Transcribed page contents
────

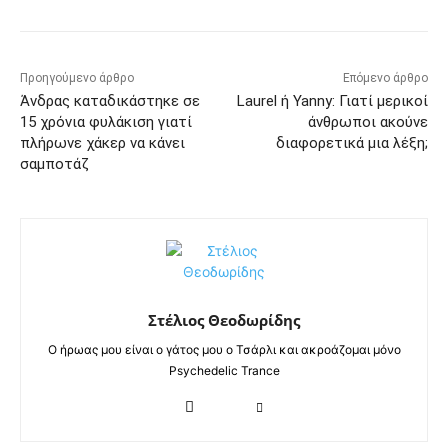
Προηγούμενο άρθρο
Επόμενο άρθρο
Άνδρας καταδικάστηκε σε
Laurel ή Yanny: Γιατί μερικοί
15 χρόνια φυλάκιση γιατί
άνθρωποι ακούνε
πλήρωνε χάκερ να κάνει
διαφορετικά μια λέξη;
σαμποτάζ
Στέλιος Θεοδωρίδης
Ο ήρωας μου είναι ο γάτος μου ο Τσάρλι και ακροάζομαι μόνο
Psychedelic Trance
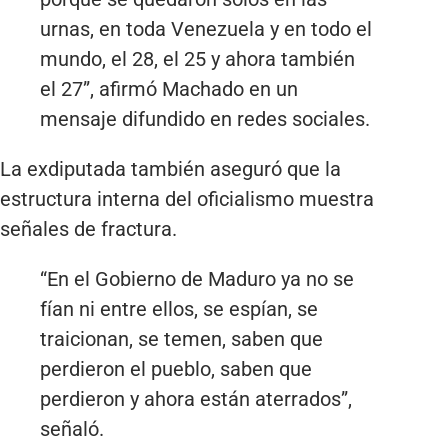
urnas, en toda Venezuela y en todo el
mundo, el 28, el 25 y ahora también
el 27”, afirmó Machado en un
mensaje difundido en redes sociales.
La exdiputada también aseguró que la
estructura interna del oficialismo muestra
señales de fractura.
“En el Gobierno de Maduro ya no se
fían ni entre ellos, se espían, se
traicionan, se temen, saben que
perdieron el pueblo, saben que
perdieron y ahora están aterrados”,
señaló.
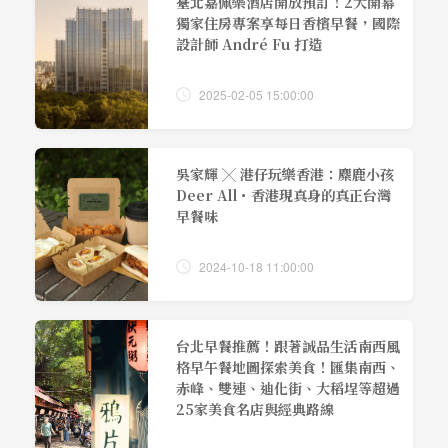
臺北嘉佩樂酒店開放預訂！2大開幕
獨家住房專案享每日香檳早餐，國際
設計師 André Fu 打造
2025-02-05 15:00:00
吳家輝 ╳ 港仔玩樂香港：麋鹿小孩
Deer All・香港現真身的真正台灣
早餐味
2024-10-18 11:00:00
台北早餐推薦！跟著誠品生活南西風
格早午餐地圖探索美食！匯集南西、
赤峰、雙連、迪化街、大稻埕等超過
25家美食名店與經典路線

────

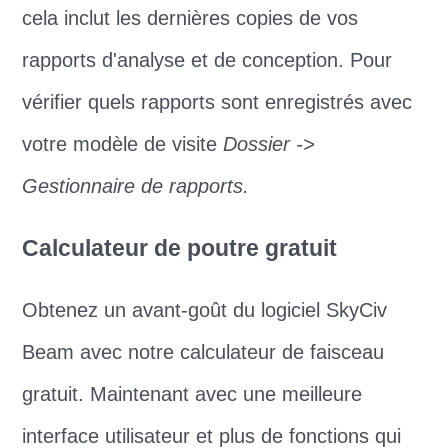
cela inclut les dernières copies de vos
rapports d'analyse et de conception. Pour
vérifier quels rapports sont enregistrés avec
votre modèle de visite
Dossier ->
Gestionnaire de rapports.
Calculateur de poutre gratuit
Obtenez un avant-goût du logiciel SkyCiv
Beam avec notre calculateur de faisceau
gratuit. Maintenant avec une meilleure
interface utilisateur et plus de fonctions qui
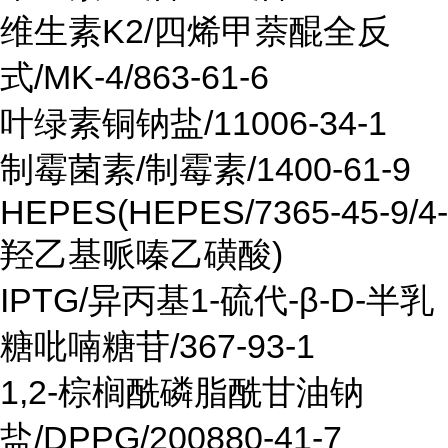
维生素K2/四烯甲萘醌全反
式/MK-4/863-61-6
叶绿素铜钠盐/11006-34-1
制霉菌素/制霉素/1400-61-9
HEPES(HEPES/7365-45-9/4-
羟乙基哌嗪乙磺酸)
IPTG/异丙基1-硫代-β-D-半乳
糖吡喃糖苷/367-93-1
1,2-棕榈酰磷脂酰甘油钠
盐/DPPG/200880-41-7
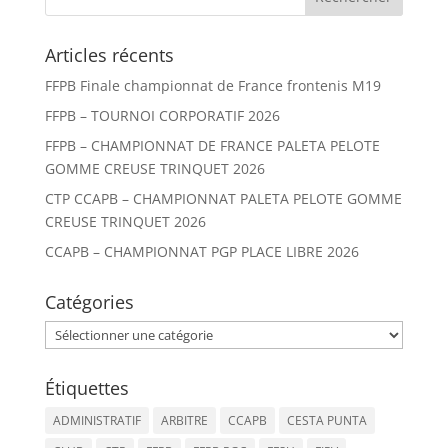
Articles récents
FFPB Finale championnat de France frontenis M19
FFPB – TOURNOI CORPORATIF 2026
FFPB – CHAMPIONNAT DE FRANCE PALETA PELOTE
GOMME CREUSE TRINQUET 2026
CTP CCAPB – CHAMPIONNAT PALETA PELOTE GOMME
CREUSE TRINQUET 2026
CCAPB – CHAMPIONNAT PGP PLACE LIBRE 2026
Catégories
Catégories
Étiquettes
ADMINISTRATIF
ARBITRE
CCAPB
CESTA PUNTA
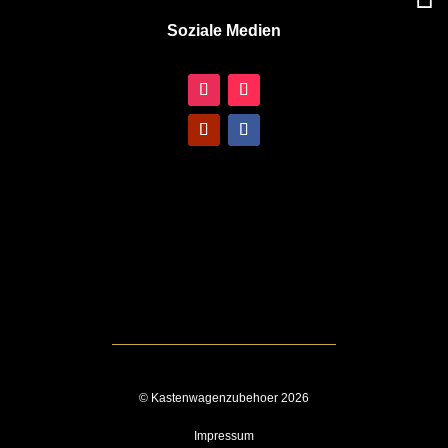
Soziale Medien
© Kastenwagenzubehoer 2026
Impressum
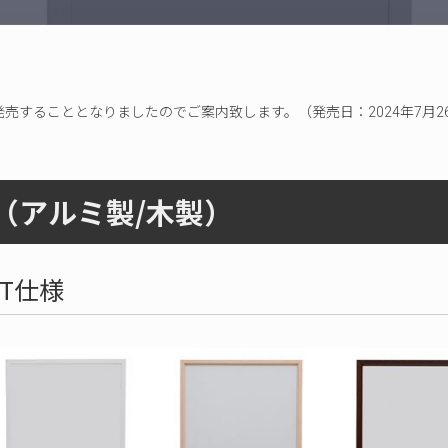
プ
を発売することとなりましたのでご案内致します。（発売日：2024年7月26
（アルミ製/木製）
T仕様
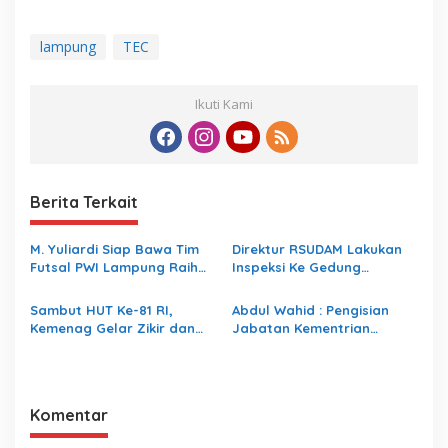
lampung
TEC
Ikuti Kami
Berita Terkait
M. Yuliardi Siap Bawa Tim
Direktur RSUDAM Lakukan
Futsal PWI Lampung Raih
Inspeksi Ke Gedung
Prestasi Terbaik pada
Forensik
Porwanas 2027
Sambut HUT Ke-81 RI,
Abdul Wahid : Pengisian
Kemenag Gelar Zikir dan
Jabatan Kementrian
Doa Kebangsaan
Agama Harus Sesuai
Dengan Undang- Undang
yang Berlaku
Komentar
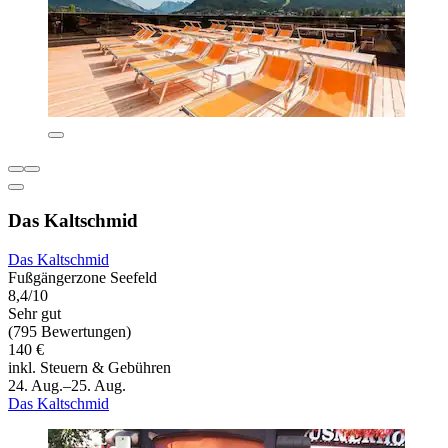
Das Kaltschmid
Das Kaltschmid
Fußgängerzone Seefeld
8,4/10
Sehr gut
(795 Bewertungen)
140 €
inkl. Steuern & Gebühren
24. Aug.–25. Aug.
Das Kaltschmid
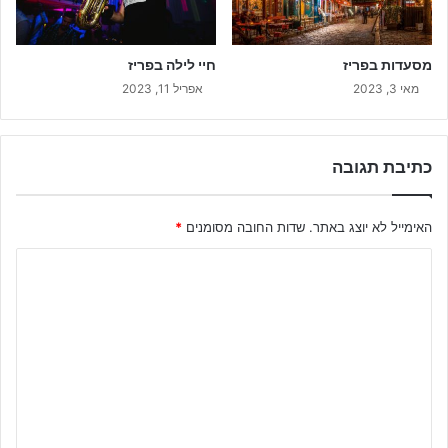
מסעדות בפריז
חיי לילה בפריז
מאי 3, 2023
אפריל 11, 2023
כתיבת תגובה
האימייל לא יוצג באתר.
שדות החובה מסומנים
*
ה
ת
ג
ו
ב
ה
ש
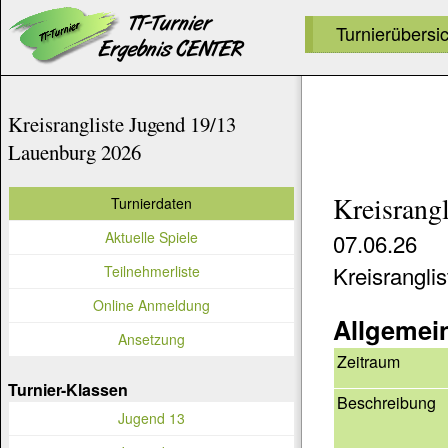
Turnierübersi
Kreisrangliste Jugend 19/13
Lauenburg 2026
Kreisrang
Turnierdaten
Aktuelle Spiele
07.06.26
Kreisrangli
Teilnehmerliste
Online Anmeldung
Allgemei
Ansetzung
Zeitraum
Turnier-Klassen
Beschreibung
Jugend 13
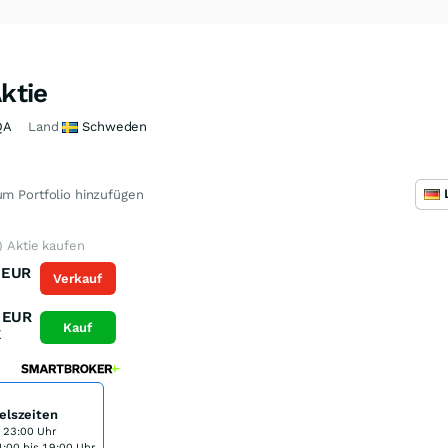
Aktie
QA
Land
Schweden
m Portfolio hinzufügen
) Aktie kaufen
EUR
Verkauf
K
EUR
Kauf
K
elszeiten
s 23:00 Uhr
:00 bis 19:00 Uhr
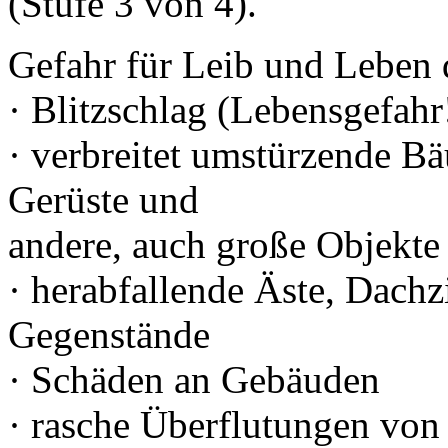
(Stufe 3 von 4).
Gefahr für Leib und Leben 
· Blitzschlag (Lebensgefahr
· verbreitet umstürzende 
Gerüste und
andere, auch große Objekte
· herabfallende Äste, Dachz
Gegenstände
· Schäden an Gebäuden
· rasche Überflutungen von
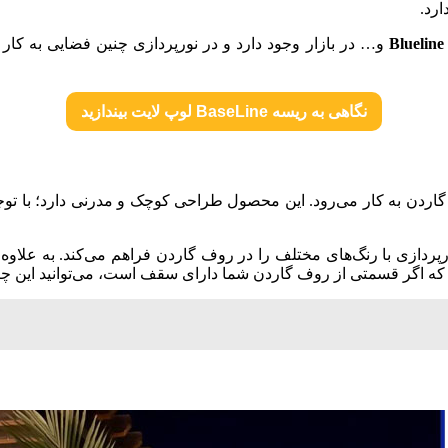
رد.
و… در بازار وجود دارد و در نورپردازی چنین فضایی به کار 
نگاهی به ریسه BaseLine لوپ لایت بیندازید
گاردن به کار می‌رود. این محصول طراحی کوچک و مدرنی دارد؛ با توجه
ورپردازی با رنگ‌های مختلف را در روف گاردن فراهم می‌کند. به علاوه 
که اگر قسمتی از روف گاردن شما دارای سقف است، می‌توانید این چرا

────

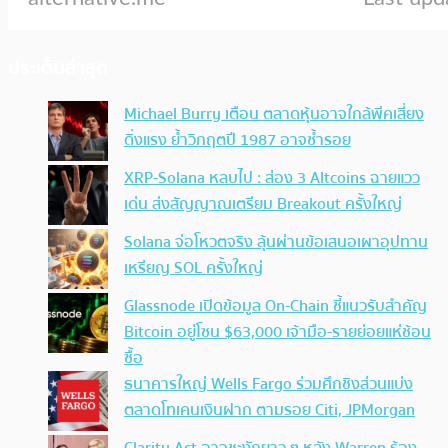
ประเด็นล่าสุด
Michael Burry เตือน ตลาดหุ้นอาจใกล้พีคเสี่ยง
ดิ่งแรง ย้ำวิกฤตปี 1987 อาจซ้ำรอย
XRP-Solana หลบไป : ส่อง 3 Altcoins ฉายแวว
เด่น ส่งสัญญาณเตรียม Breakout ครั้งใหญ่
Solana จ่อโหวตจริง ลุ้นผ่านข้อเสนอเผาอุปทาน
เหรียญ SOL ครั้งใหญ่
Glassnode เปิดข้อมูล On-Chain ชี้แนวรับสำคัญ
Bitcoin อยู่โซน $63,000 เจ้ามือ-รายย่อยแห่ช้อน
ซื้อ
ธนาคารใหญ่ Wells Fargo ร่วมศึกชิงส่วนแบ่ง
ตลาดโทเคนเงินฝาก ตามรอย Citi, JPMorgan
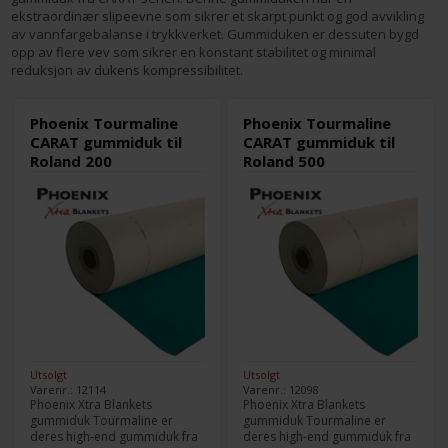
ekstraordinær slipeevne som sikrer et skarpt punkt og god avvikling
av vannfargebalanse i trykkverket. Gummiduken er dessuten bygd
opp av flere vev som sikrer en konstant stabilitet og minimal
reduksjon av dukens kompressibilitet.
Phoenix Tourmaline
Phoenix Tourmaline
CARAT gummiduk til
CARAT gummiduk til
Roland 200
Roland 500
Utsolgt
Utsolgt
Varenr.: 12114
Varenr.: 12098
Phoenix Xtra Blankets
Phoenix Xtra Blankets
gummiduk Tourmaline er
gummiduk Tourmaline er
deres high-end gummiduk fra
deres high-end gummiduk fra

────

> **Activity**
Tell how many lines of the data contain "rapports". Nothing but the number belongs in the reply.

> **Output**
3